Luthor glared at him incredulously. “You mean you didn’t even know? Jesus!” He made for the door. “I’m going to get cleaned up. Then I’ll take a look at some of your other junk and see if I can’t come up with something to do the job from scratch.”
Garguax held up a pudgy green hand. “Wait! I want to discuss something with you.”
“It can wait. Neither of us is going anywhere while those ships are blockading Earth.”
“It concerns the girl.”
Luthor stopped in his tracks. “What about her?”
Garguax wiped a grease spot from his mouth. “Simply that I think it is time we disposed of her. She consumes food and drink unproductively, and you still have not gotten any information from her.”
Consumes food and drink? thought Luthor. You’ve got to be kidding, my fat friend. She eats less than a hundredth of the mountain of stuff you cram in your bloated mouth every day! “That’s another reason I need to get to my lair,” he said aloud. “Look, Garguax, it’s obvious that she has been trained to resist torture and drugs — I’d have broken her in the first day otherwise. And she has no fear of even mutilation. Why should she, when her regenerative powers heal up even the most crippling or disfiguring of wounds? Damn it, I even tried amputating both of her arms, and they grew back within twenty-four hours!”
“I know!” giggled Garguax. “Her screams were delicious. Yes, she does have entertainment value, I’ll grant you that!”

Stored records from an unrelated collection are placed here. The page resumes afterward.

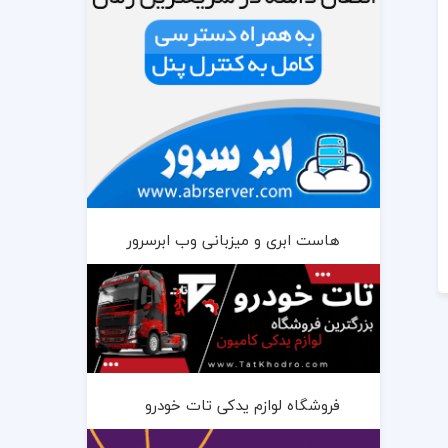
هاست ابری و میزبانی وب ابرسرور
فروشگاه لوازم یدکی تات خودرو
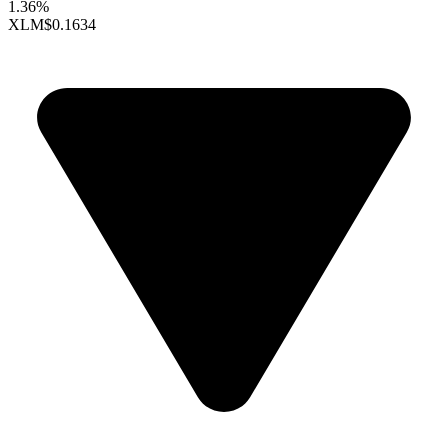
1.36%
XLM
$0.1634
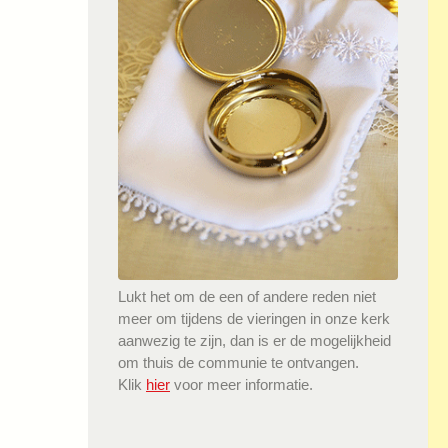
Lukt het om de een of andere reden niet
meer om tijdens de vieringen in onze kerk
aanwezig te zijn, dan is er de mogelijkheid
om thuis de communie te ontvangen.
Klik
hier
voor meer informatie.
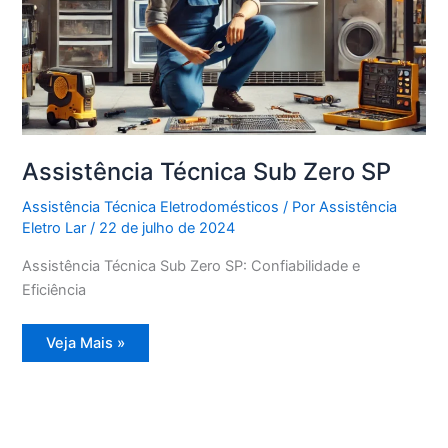
Assistência Técnica Sub Zero SP
Assistência Técnica Eletrodomésticos
/ Por
Assistência
Eletro Lar
/
22 de julho de 2024
Assistência Técnica Sub Zero SP: Confiabilidade e
Eficiência
Assistência
Veja Mais »
Técnica
Sub
Zero
SP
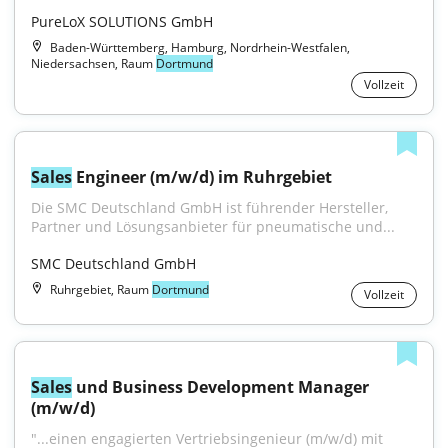
PureLoX SOLUTIONS GmbH
Baden-Württemberg, Hamburg, Nordrhein-Westfalen,
Niedersachsen, Raum
Dortmund
Vollzeit
Sales
 Engineer (m/w/d) im Ruhrgebiet
Die SMC Deutschland GmbH ist führender Hersteller, 
Partner und Lösungsanbieter für pneumatische und...
SMC Deutschland GmbH
Ruhrgebiet, Raum
Dortmund
Vollzeit
Sales
 und Business Development Manager 
(m/w/d)
"...einen engagierten Vertriebsingenieur (m/w/d) mit 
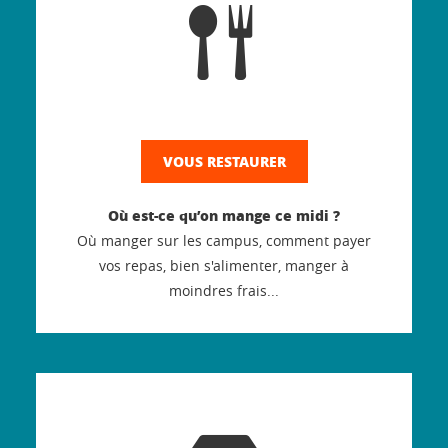
VOUS RESTAURER
Où est-ce qu’on mange ce midi ?
Où manger sur les campus, comment payer
vos repas, bien s'alimenter, manger à
moindres frais...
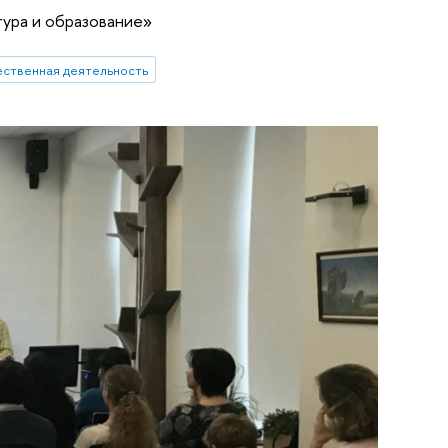
тура и образование»
ственная деятельность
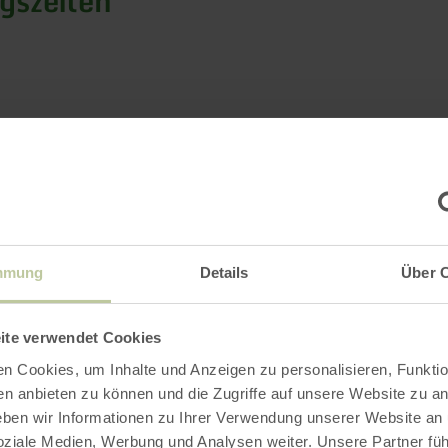
gszeiten
Impressionen
mmung
Details
Über 
ite verwendet Cookies
n Cookies, um Inhalte und Anzeigen zu personalisieren, Funktio
en anbieten zu können und die Zugriffe auf unsere Website zu an
en wir Informationen zu Ihrer Verwendung unserer Website an
soziale Medien, Werbung und Analysen weiter. Unsere Partner fü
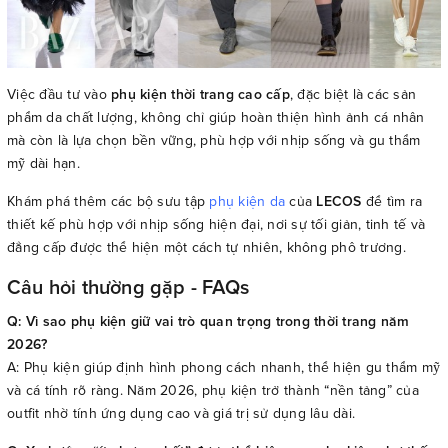
Việc đầu tư vào
phụ kiện thời trang cao cấp
, đặc biệt là các sản
phẩm da chất lượng, không chỉ giúp hoàn thiện hình ảnh cá nhân
mà còn là lựa chọn bền vững, phù hợp với nhịp sống và gu thẩm
mỹ dài hạn.
Khám phá thêm các bộ sưu tập
phụ kiện da
của
LECOS
để tìm ra
thiết kế phù hợp với nhịp sống hiện đại, nơi sự tối giản, tinh tế và
đẳng cấp được thể hiện một cách tự nhiên, không phô trương.
Câu hỏi thường gặp - FAQs
Q: Vì sao phụ kiện giữ vai trò quan trọng trong thời trang năm
2026?
A: Phụ kiện giúp định hình phong cách nhanh, thể hiện gu thẩm mỹ
và cá tính rõ ràng. Năm 2026, phụ kiện trở thành “nền tảng” của
outfit nhờ tính ứng dụng cao và giá trị sử dụng lâu dài.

Luthor scowled. “I didn’t do it for pleasure, Garguax. I was trying to get her to talk. I still don’t know why she sprung me from jail or what her connection with Brainiac is. And she was talking to someone on hyperwave when you captured her. We don’t know who, because she wiped the ship’s log before you reeled her in. That information may be crucial to our operation here.”
“What operation? The invaders–”
“Invaders! Hah! Earth has been invaded before, my green friend, and Superman and his long underwear brigade have always beaten them off. This is bigger, granted, but the result will be the same. And even if it isn’t — well, whoever wins this battle will be sorely weakened. We’ll be able to move in and smash them before they can even catch their breath.”

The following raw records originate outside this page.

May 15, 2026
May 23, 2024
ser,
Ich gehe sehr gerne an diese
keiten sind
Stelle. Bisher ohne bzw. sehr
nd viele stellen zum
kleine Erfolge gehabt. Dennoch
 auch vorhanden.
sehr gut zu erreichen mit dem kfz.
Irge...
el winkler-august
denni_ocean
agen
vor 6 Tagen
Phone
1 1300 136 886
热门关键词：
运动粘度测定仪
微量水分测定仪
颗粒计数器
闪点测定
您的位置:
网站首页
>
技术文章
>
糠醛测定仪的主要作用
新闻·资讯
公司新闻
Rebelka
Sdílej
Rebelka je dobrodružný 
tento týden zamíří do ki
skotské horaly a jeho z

“You seem very confident,” said Garguax doubtfully.
“I am. With your plastic army and my modifications to them and to the other weapons you have here, we’ll be irresistible.” He made to leave again.
“Even so,” said Garguax. “The girl — we don’t need her. I think we should just throw her out of an airlock, and good riddance to bad rubbish. Or would you like to take some pleasure from her first?” He licked his rubbery lips. “Of course. I should have remembered what strong appetites you Earthmen have. Very well, let us both take pleasure from her together, and then–”
“No!” snapped Luthor, genuinely disgusted. “Look, I have a device which can rip the information I want directly from her mind in minutes, if only I can get to it. And then we kill her, Garguax. And quickly and cleanly. She got me out of jail, so I owe her that much.” He pushed past. “And now, if you don’t mind, I still want to go get cleaned up.”
Garguax let him go, then slowly turned to follow, shaking his head. “Earthmen. So full of contradictions!”
Neither of them saw a figure stir on the other side of the lab — a figure that seemed to be partially inside a solid bank of computer equipment. The black-haired girl slowly moved into a sitting position, ignoring the maintenance bots, whose mass sensors did not seem to detect her. She pulled her legs out of the solid cabinet and looked around her. Muttering to herself in a strange language, she rose unsteadily to her feet, coughed, and walked through the wall.